İşyerinde işçilere yapılan muamelelerden haberiniz vardır, bir de benden dinleyin. İşyerinde baskı, tehdit, hakaret, mobbing vardı. Bunlar o zaman üyesi olduğumuz sendikanın gözleri önünde yapılıyordu ve sendika sesini çıkarmıyordu. Fabrikada öyle bir yönetici sistemi oturtmuşlar ki müdür gelip bağırıyor çağırıyor, tehdit ediyor, sonra ustabaşı gelip bağırıyor çağırıyor, tehdit ediyor. Vardiya sorumlusu bağırıyor, mühendisler bağırıyor, insan kaynakları bağırıyor çağırıyor, tehdit ediyor. “İşinize gelmiyorsa istifa edin” diyorlar, zorla mesaiye bırakıyorlardı. “Kaç saat mesai var?” diye sorduğumuzda aldığımız cevap şuydu: “Canımız ne zaman isterse o zaman göndeririz sizi eve.” Gece 02.00’lere kadar mesaiye kalıyorduk. Servis sorunları vardı. Mesaiden sonra eve varmamız saat 03.30-04.00’leri buluyordu. Öz İplik-İş Sendikasına sorunu anlatıyorduk, “tamam” deyip geçiştiriyorlardı, hiç oralı olmuyorlardı. İşçi mi çıkarıldı, bize baskı, tehdit, hakaret mi uygulanıyor, hiç oralı değillerdi. Onlar da patrondan yanaydı.
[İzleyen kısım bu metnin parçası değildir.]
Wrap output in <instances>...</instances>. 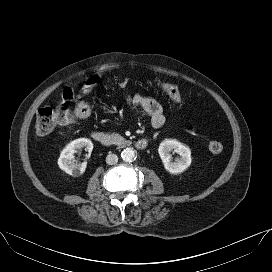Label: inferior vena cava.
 I'll return each instance as SVG.
<instances>
[{
  "mask_svg": "<svg viewBox=\"0 0 272 272\" xmlns=\"http://www.w3.org/2000/svg\"><path fill=\"white\" fill-rule=\"evenodd\" d=\"M118 162V156L113 153H109L106 157V163L109 165H114Z\"/></svg>",
  "mask_w": 272,
  "mask_h": 272,
  "instance_id": "602c4592",
  "label": "inferior vena cava"
}]
</instances>
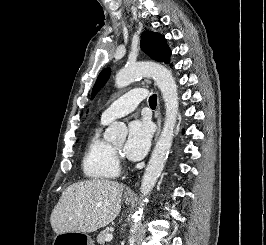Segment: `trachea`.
<instances>
[{
    "label": "trachea",
    "mask_w": 266,
    "mask_h": 245,
    "mask_svg": "<svg viewBox=\"0 0 266 245\" xmlns=\"http://www.w3.org/2000/svg\"><path fill=\"white\" fill-rule=\"evenodd\" d=\"M149 105L150 106L157 105V95H151V97L149 98Z\"/></svg>",
    "instance_id": "1"
}]
</instances>
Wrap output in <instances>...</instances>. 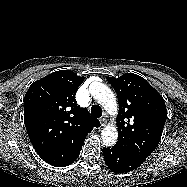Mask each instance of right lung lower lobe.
<instances>
[{
	"mask_svg": "<svg viewBox=\"0 0 187 187\" xmlns=\"http://www.w3.org/2000/svg\"><path fill=\"white\" fill-rule=\"evenodd\" d=\"M78 155H79V153L77 154V156L75 157V159L72 162H74L76 160V158L78 157Z\"/></svg>",
	"mask_w": 187,
	"mask_h": 187,
	"instance_id": "98d812e1",
	"label": "right lung lower lobe"
}]
</instances>
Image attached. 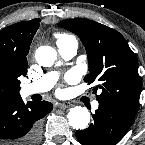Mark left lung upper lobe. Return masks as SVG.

Pazar günü mesaiye çağırdıklarında, “işim var gelmiyorum” dediğimizde işten çıkarmakla tehdit ediyorlardı. Ustalar, ustabaşılar, müdür, insan kaynakları “hafta sonu plan mı yapacaksınız, önce hafta sonu mesai var mı diye bize soracaksınız. Yoksa plan falan yapmayın” diyorlardı. Biz en basit sorunları; servis sorununu, kötü çıkan yemek sorununu halledemeyen bir sendikadan istifa ettik, başka bir sendikaya 480 kişi üye olduk. Ondan sonra baskılar, tehditler, mobbingler daha da artmaya başladı. Her gün odalara çekiyorlar, “o sendikadan istifa edeceksiniz, etmezseniz sizi tazminatsız kovarız. Hatalı ürün, hatalı proje bastı deriz, öyle çıkışınızı veririz” diyorlardı. Bunları fabrika yöneticileri ve Öz İplik-İş Sendikası söylüyordu bize. Bayan arkadaşlarımız daha kötü bir muamele görüyordu. Onları özel hayatlarıyla tehdit ediyorlardı. “Sizi işten çıkarırız, sonra ailelerinizi ararız, fabrikada erkeklerle ilişkileri vardı, o yüzden işten çıkardık deriz” diyorlardı. Çünkü biliyorlar burası, Urfa. Bir bayan arkadaşımıza daha çok baskı yaptılar, daha çok tehdit ettiler. Ona “işçileri sen dolduruyorsun, Öz İplik-İş’ten sen istifa ettiriyorsun” diyorlardı. Bunlardan bizim de haberimiz oluyordu. En son bu arkadaşımızı hiçbir gerekçe göstermeden işten çıkardılar. Daha önceden baskıyla, tehditle, yüzlerce işçi kendi işten istifa etmişti. İstifa eden arkadaşlarımıza “neden istifa ettin?” diye sorduğumuzda “korkuyorum, çünkü biraz daha burada kalırsam tamamen psikolojim bozulacak ve katil olacağım” diyorlardı. Daha yüzlerce olay yaşadık bu anlattıklarıma benzeyen. Biz o zaman anladık ki sustukça sıra bize gelecek.